Monday a panel of education officials, including New York Education Commissioner John King, answered questions and concerns from local educators and parents.

King recognized that the system is not perfect, but he asked parents, teachers, and administrators to think of the project in a wider view.

"This is not a one year project, this is a long term effort to bring our students to these new standards," King said.

Parents were concerned that poor test results are stressing their children, and are not fair assessments.

Teachers expressed frustration that they haven't had enough time or resources to properly prepare students.

Through most of his responses Commissioner King stated, "Anytime the districts change their curricula [like math], there are going to be challenges," but he stressed the Common Core standards have been successful in other states, like Massachusetts.

King said the state needs to do more to help prepare districts, teachers, and parents on how to understand the new standards.

He said districts have the responsibility of being the central hub for communication.

"I think it's key that parents, teachers, and principals in the local school districts are in constant communication about what's happening in the classroom," he said.

The commission visited several local schools, and cited Windsor and Maine-Endwell as two districts who have programs supporting this kind of communication.

The state has provided a number of online resources for districts who are looking for help.

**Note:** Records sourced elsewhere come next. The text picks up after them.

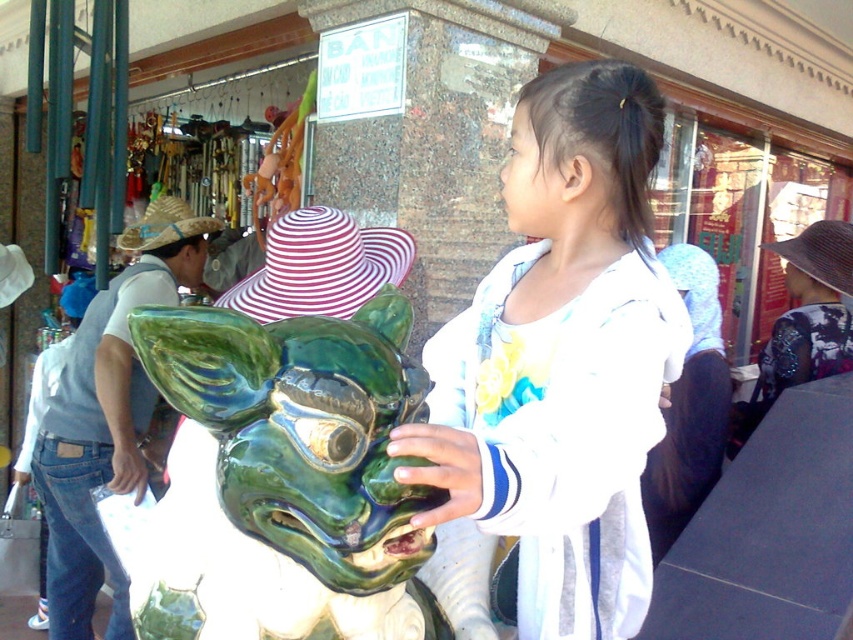 Question: Is white matte shirt at center positioned at the back of green glazed sculpture at center?

Choices:
 (A) no
 (B) yes

Answer: (A)

Question: Is white matte shirt at center bigger than green glazed sculpture at center?

Choices:
 (A) no
 (B) yes

Answer: (B)

Question: Is white matte shirt at center closer to the viewer compared to green glazed sculpture at center?

Choices:
 (A) no
 (B) yes

Answer: (B)

Question: Which point is farther to the camera?

Choices:
 (A) green glazed sculpture at center
 (B) white matte shirt at center

Answer: (A) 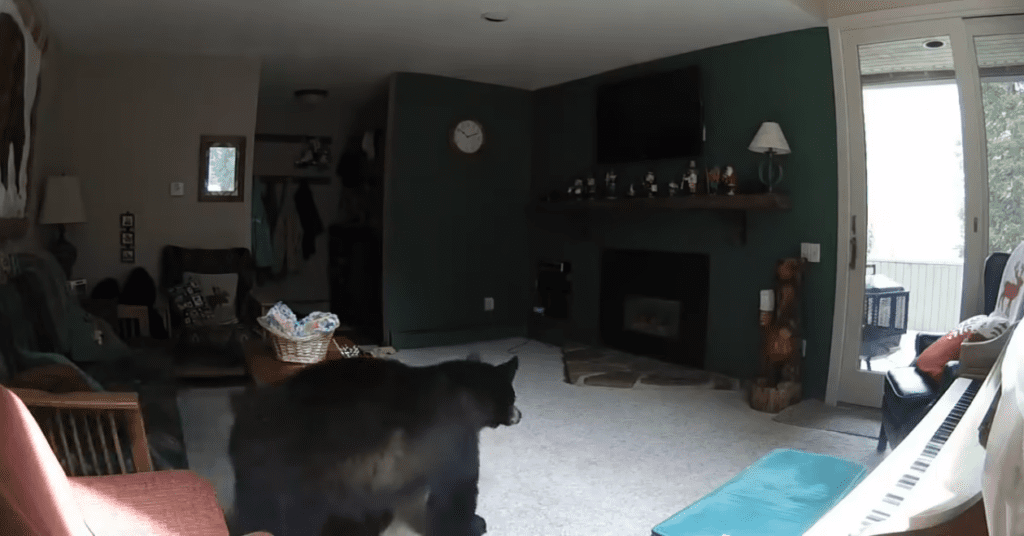 This screenshot has width=1024, height=536. Find the location of `pink chair`. pink chair is located at coordinates (158, 490). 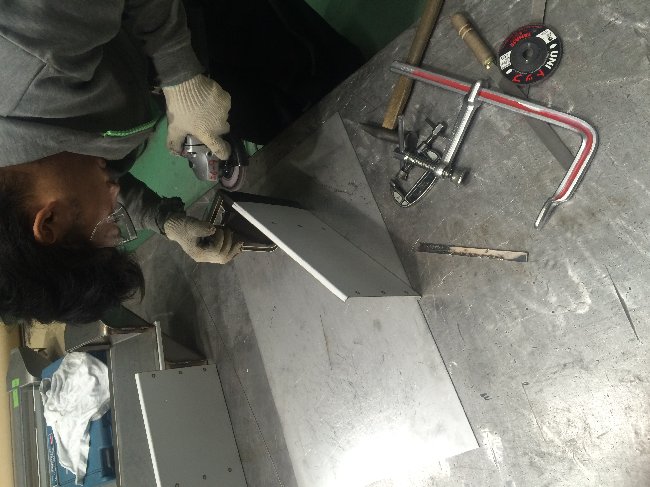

King admitted somethings need to change including who should get tested and how often.

He said that he will ask the US Department of Education to limit testing in the middle school grades and also increase the percentage of people with developmental disabilities get special testing.

For students with disabilities, he wants to allow some students take tests at their educational level instead of age level to ease pressure on students who need extra help.

King said the state can not abandon the Common Core because keeping lower standards would result in the United States falling behind.

"They [the world] have a common set of standards, in fact it's unusual the US does not have a common set of standards," he said.

James Tallon, a member of the regents board and a panelist, said many students got the wrong message this year when they saw their results.

"Those students who were progressing, got labeled a failure," Tallon said. "That isn't in our law, isn't in our standards."

All three panelists agreed students need to be challenged, but not be made to feel a failure for testing lower than they used to.

For King, performing well in the Common Core is not just an educational goal, but an economic reality.

"There are many empty jobs unfilled jobs because employers can't find a workforce with the skills they need," King said.